> [Exercise details]:
Pictures are to be omitted, and every entry below is to be restated exactly.

(Supplied records Opens)

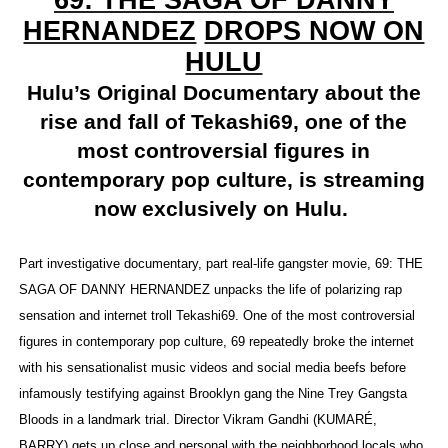
69: THE SAGA OF DANNY
HERNANDEZ
DROPS NOW ON
‘Hadestown: The Musical’ Breaks Live Theater Box Offic
HULU
EADEM Puts Melanin-Rich Skin at the Center of the Ski
Hulu’s Original Documentary about the
“Find Your Friends” Review: Izabel Pakzad Brings Style, 
rise and fall of Tekashi69, one of the
most controversial figures in
'Children of Blood and Bone' Brings Tomi Adeyemi’s Epic
contemporary pop culture, is streaming
Flo Anthony Dies at 74: Trailblazing Celebrity Journali
now exclusively on Hulu.
Part investigative documentary, part real-life gangster movie, 69: THE
SAGA OF DANNY HERNANDEZ unpacks the life of polarizing rap
sensation and internet troll Tekashi69. One of the most controversial
figures in contemporary pop culture, 69 repeatedly broke the internet
with his sensationalist music videos and social media beefs before
infamously testifying against Brooklyn gang the Nine Trey Gangsta
Bloods in a landmark trial. Director Vikram Gandhi (KUMARÉ,
BARRY) gets up close and personal with the neighborhood locals who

(Supplied records Closes)

> [Answer box]:
69: THE SAGA OF DANNY
HERNANDEZ
DROPS NOW ON
‘Hadestown: The Musical’ Breaks Live Theater Box Offic
HULU
EADEM Puts Melanin-Rich Skin at the Center of the Ski
Hulu’s Original Documentary about the
“Find Your Friends” Review: Izabel Pakzad Brings Style, 
rise and fall of Tekashi69, one of the
most controversial figures in
'Children of Blood and Bone' Brings Tomi Adeyemi’s Epic
contemporary pop culture, is streaming
Flo Anthony Dies at 74: Trailblazing Celebrity Journali
now exclusively on Hulu.
Part investigative documentary, part real-life gangster movie, 69: THE
SAGA OF DANNY HERNANDEZ unpacks the life of polarizing rap
sensation and internet troll Tekashi69. One of the most controversial
figures in contemporary pop culture, 69 repeatedly broke the internet
with his sensationalist music videos and social media beefs before
infamously testifying against Brooklyn gang the Nine Trey Gangsta
Bloods in a landmark trial. Director Vikram Gandhi (KUMARÉ,
BARRY) gets up close and personal with the neighborhood locals who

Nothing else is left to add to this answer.